Explicit derivation of optimal summaries for Gaussian data with parameter-dependent mean and covariance.

Abstract

Data compression has become one of the cornerstones of modern astronomical data analysis, with the vast majority of analyses compressing large raw datasets down to a manageable number of informative summaries. In this paper we provide a general procedure for optimally compressing $N$ data down to $n$ summary statistics, where $n$ is equal to the number of parameters of interest. We show that compression to the score function -- the gradient of the log-likelihood with respect to the parameters -- yields $n$ compressed statistics that are optimal in the sense that they preserve the Fisher information content of the data.

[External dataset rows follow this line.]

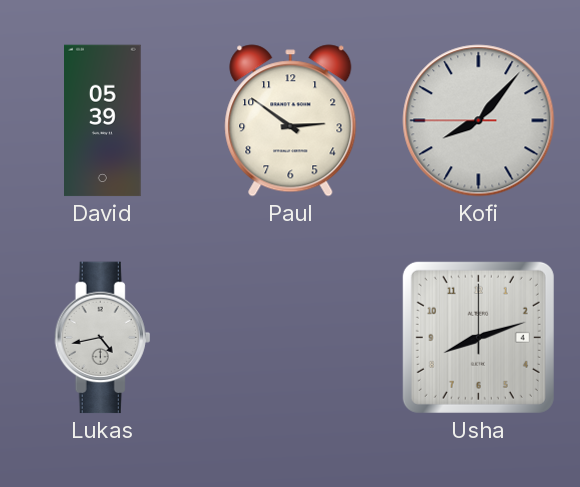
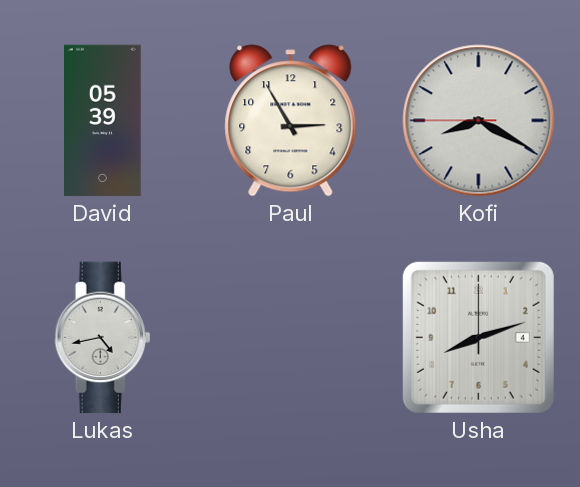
Paul: 2:51 -> 2:55
Kofi: 8:06 -> 8:19
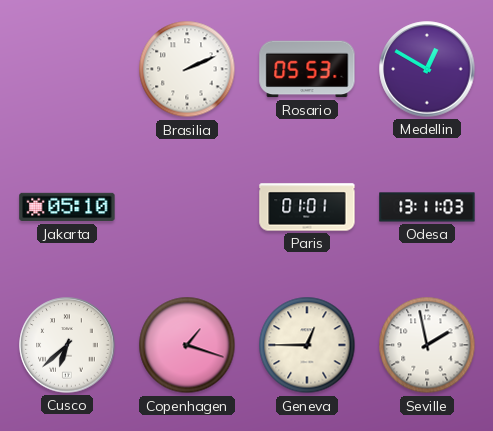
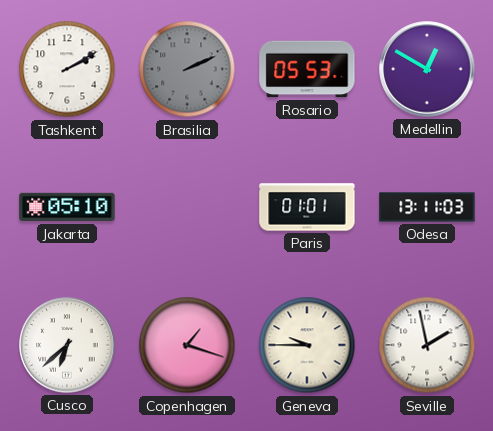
Tashkent: none -> 2:10
Brasilia dial: white -> grey
Geneva: 12:45 -> 9:45
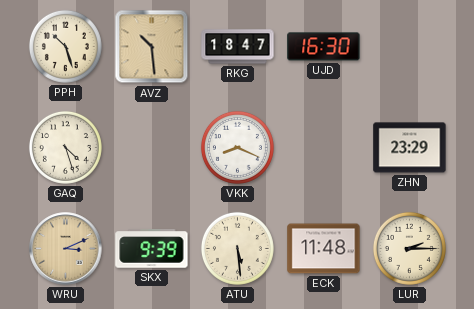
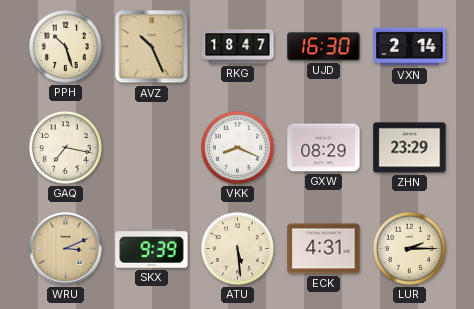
AVZ: 10:29 -> 10:26
VXN: none -> 2:14
GAQ: 4:27 -> 7:17
GXW: none -> 08:29
ECK: 11:48 -> 4:31
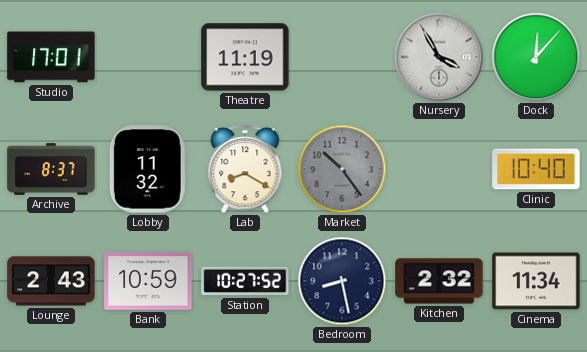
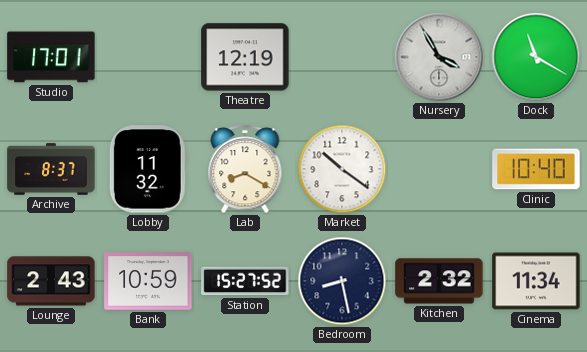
Theatre: 11:19 -> 12:19
Dock: 12:07 -> 11:20
Market: 10:24 -> 10:21
Market dial: grey -> white
Station: 10:27 -> 15:27
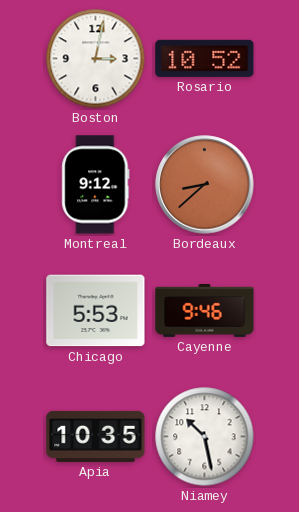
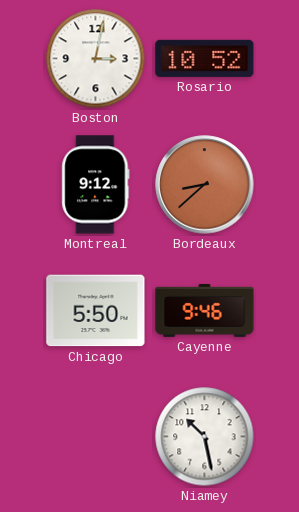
Chicago: 5:53 -> 5:50
Apia: 10:35 -> none
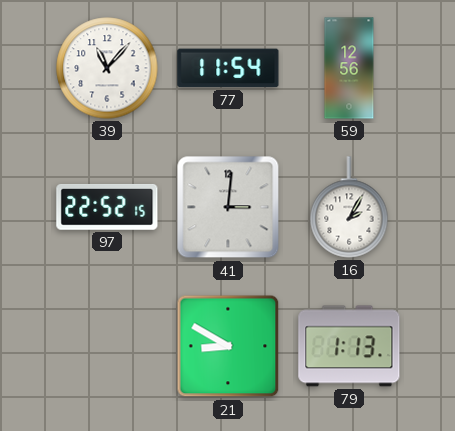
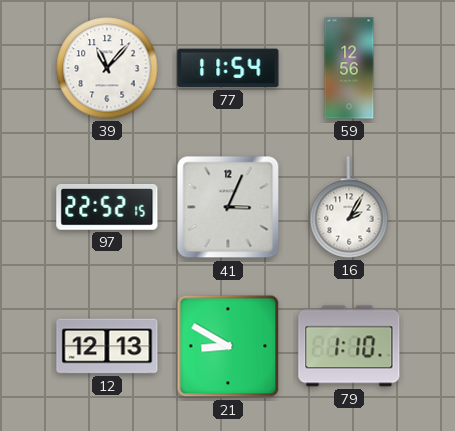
41: 3:01 -> 3:04
12: none -> 12:13
79: 1:13 -> 1:10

Our method generalizes earlier work on linear Karhunen-Lo\'{e}ve compression for Gaussian data whilst recovering both lossless linear compression and quadratic estimation as special cases when they are optimal. We give a unified treatment that also includes the general non-Gaussian case as long as mild regularity conditions are satisfied, producing optimal non-linear summary statistics when appropriate. As a worked example, we derive explicitly the $n$ optimal compressed statistics for Gaussian data in the general case where both the mean and covariance depend on the parameters.